CA Amiens, 2e protection soc., 11 juillet 2025, n° 21/02627

AMIENS

Arrêt

Autre

CA Amiens n° 21/02627

11 juillet 2025

ARRET



Société SEARL [5]

C/

[8]

CCC adressées à :

- SELARL [5]

-[8]

- Me MANGEL

- Me THUILLIER

- TJ

Copie exécutoire délivrée à :

- Me MANGEL

Le 11 juillet 2025

COUR D'APPEL D'AMIENS

2EME PROTECTION SOCIALE

ARRET DU 11 JUILLET 2025

*************************************************************

n° rg 21/02627 - n° portalis dbv4-v-b7f-idjb - n° registre 1ère instance : 20/00146

Jugement du pôle social du tribunal judiciaire de Saint-Quentin en date du 04 mai 2021

PARTIES EN CAUSE :

APPELANTE

SELARL [5], madataire judiciaire, agissant es qualités de liquidateur judiciaire de la SARL [6], agissant poursuites et diligences en son représentant légal domicilié en cette qualité audit siège

[Adresse 2]

[Localité 1]

Représentée par Me Frédéric MANGEL de la SELARL MANGEL AVOCATS, avocat au barreau de SAINT-QUENTIN substitué par Me ALDAMA, avocat au barreau de SAINT-QUENTIN

ET :

INTIMEE

[8], agissant poursuites et diligences en son représentant légal domicilié en cette qualité audit siège

[Adresse 4]

[Localité 3]

Représentée par Me Stéphanie THUILLIER de la SELARL STEPHANIE THUILLIER, avocat au barreau d'AMIENS

DEBATS :

A l'audience publique du 19 mai 2025 devant M. Philippe MELIN, président, siégeant seul, sans opposition des avocats, en vertu de l'article 945-1 du code de procédure civile qui a avisé les parties à l'issue des débats que l'arrêt sera prononcé par sa mise à disposition au greffe le 11 juillet 2025.

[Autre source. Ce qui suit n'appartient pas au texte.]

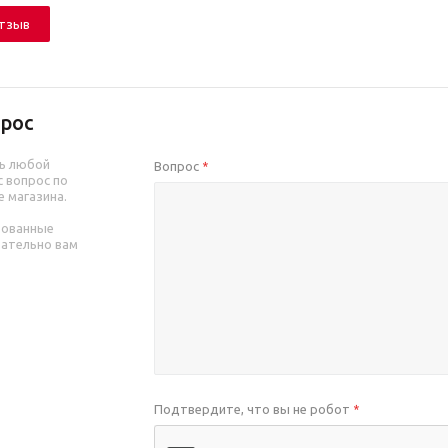
отзыв
рос
ь любой
Вопрос
*
 вопрос по
е магазина.
рованные
зательно вам
Подтвердите, что вы не робот
*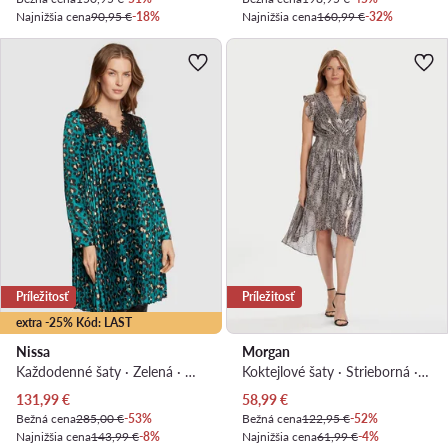
Najnižšia cena
90,95 €
-18%
Najnižšia cena
160,99 €
-32%
Príležitosť
Príležitosť
extra -25% Kód: LAST
Nissa
Morgan
Každodenné šaty · Zelená · Mini
Koktejlové šaty · Strieborná · Midi, Asymetrická
Aktuálna cena
Aktuálna cena
131,99
€
58,99
€
Bežná cena
285,00 €
-53%
Bežná cena
122,95 €
-52%
Najnižšia cena
143,99 €
-8%
Najnižšia cena
61,99 €
-4%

GREFFIER LORS DES DEBATS :

Madame Isabelle MARQUANT

COMPOSITION DE LA COUR LORS DU DELIBERE :

M. Philippe MELIN en a rendu compte à la cour composée en outre de :

M. Philippe MELIN, président,

M. Pascal HAMON, président,

et Mme Claire BIADATTI-BERTIN, présidente,

qui en ont délibéré conformément à la loi.

PRONONCE :

Le 11 juillet 2025, par mise à disposition de l'arrêt au greffe de la cour, les parties en ayant été préalablement avisées dans les conditions prévues au 2e alinéa de l'article 450 du code de procédure civile, M. Philippe MELIN, président a signé la minute avec Mme Nathalie LÉPEINGLE, greffier.

*

* *

DECISION

La société responsabilité limitée [6], exerçant l'activité de création et d'entretien d'espaces verts, a fait l'objet d'un contrôle de l'application des législations de sécurité sociale, d'assurance-chômage et de garantie des salaires par un contrôleur de la [8] (ci-après la [7]).

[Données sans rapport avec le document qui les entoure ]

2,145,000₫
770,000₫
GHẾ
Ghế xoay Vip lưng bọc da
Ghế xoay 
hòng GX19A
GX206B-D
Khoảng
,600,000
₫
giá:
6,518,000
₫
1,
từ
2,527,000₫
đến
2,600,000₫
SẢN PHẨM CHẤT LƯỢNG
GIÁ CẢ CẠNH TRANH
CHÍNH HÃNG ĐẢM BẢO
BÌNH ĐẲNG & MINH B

Le 9 juin 2019, la [7] a adressé à la société un document de fin de contrôle portant à la connaissance de celle-ci ses observations, aux termes desquelles elle envisageait un redressement au titre des cotisations de salaires de 2015 et de 2016, et en particulier au titre d'infractions de travail dissimulé, pour un montant de 134'442,01 euros.

Par courrier en date du 19 juin 2019, la société [6] a fait valoir ses observations.

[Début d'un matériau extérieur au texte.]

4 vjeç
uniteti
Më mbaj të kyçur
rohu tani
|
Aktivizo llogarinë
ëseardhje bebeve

Le 26 juin 2019, le gérant de la société [6] a été auditionné par le contrôleur de la [7].

La [7] a maintenu le redressement envisagé et, par pli recommandé en date du 27 février 2020, a mis en demeure la société de lui payer la somme de 131'318,61 euros.

Par courrier en date du 5 mars 2020, la société [6] a saisi la commission de recours amiable (ci-après la CRA) de la [7] pour contester le redressement opéré.

Le 25 mai 2020, la CRA a rejeté la contestation de la société. Cette décision a été expédiée le 1er juillet 2020 et reçue par la société le 2 juillet 2020.

Suivant requête en date du 3 juillet 2020, la société [6] a saisi le pôle social du tribunal judiciaire de Saint-Quentin d'un recours contre cette décision.

Par jugement en date du 20 novembre 2020, le tribunal de commerce de Saint-Quentin a prononcé l'ouverture d'une procédure de liquidation judiciaire à l'égard de la société [6] et a désigné Me [S] en qualité de liquidateur judiciaire.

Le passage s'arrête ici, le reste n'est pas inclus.